The men stared at each other for a moment; then followed the doctor in a race for Gardiner's room. They found it as he said. There was neither sight nor sound of Gardiner.

Sergeant Grey conducted a swift examination, not of Gardiner's room, but of the one in which Allan was lying. He was rewarded by finding the little slip of paper, with a few crystals of powder still clinging to it. The coroner examined the crystals through his magnifying-glass; then, somewhat dubiously, raised them on a moistened finger to his tongue, and after a moment's hesitation swallowed in an impressive, scholarly fashion.

"Saccharum album!" he exclaimed. "Common white sugar! Most extraordinary!"

But Sergeant Grey was at the open window. It was only an eight-foot drop to the soft earth, and to the policeman there was no longer any mystery in Gardiner's disappearance. The mock suicide was a carefully-planned ruse to be employed by Gardiner if the worst came to the worst.

At that moment the sound of horse's hoofs was heard on the gravelly road, and three hundred yards away Gardiner dashed through a gap in the trees that skirted the base of the hills. He was on the policeman's horse, and riding like wild fire.

"I want all of you men, and a horse for each," said Grey, quickly, turning upon them like a general marshalling his officers. "There are a dozen different trails he may fellow, and we must put a man on each. I will give immediate pursuit, in the hope of riding him down before he can throw us off the scent, and I will leave it to you, Mr. Arthurs, to organize the posse and scour the whole country until he is located."

At Grey's first words two men had rushed to the corral, and were already saddling horses. The first and fastest was placed at the command of the policeman, and in a minute he, too, was riding break-neck into the hills. But the delay was enough to give Gardiner almost a mile's lead, and the Government horse was a match for any on the ranch.

Grey knew that the main road, if followed far enough, dwindled into a pack trail, which in turn seemed to lose itself in the fastnesses of the mountains, but in reality opened into a pass leading through the range. He gave Gardiner credit for knowing as much, and concluded that the fugitive would make a bolt straight through the mountains. There was no time to watch for tracks; his chance to ride his man down depended entirely upon speed. If he miscalculated, and Gardiner, instead of making for the pass, sought refuge in the mountains, the posse would certainly locate him or starve him into surrender. So the officer urged his horse to the limit and galloped straight into the mountain battlements ahead of him.

An hour's hard riding brought him into a tremendously rough country, where the trail at times was nothing more than a narrow defile or ledge, and sheer walls of rock rose thousands of feet above, their giant edges cutting the blue sky like the teeth of a mighty saw. Far below, a ribbon of green and white, the river rolled in its canyon.
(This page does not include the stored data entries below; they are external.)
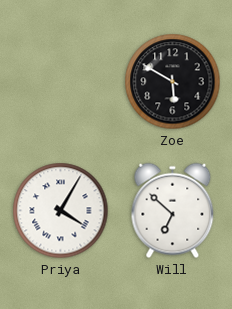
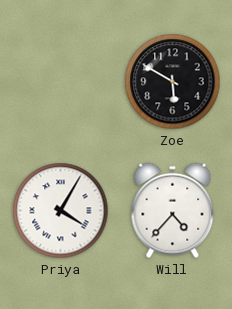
Will: 6:52 -> 4:37
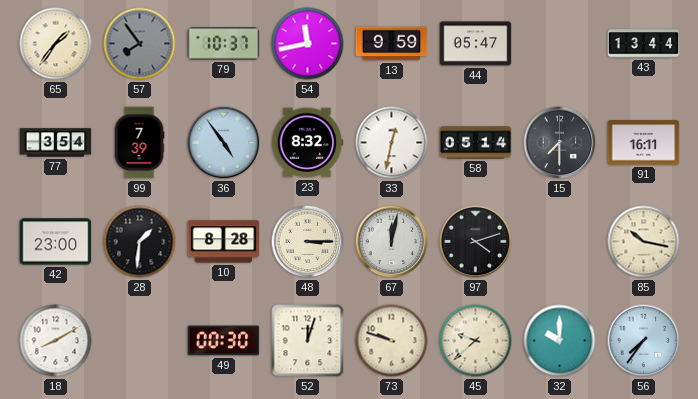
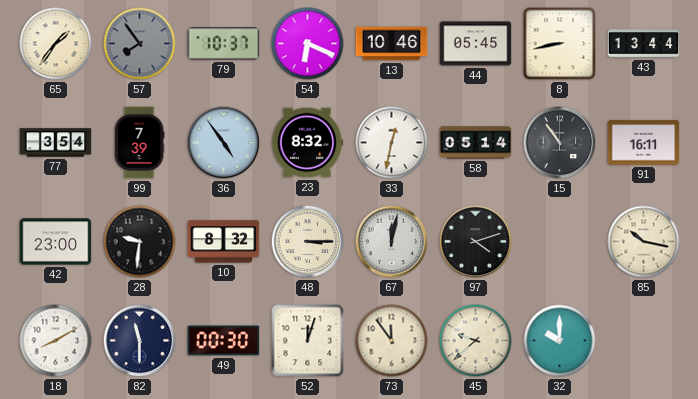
54: 11:43 -> 6:19
13: 9:59 -> 10:46
44: 05:47 -> 05:45
8: none -> 8:43
15: 7:30 -> 10:54
28: 1:31 -> 9:31
10: 8:28 -> 8:32
82: none -> 11:30
73: 9:48 -> 11:54
56: 7:36 -> none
Here and there a thin stream of water sprayed down the mountain side, cutting a damp, treacherous belt across the trail. But at one such spot Grey's heart leaped within him, for there, unmistakably clear in the thin soil and soft rock, were the marks of a horse's shoe, not an hour old. A few minutes later he saw Gardiner swinging round a spur of rock half a mile further up the pass.

The policeman began to watch the moist spots for the tell-tale hoof-prints, and invariably their evidence revealed itself. He knew now that he had guessed Gardiner's course correctly, and it was a matter of minutes until he should ride him down. He wondered whether the man was armed or not; it would be an easy trick to hide behind a rock and pick the policeman off as he rode by.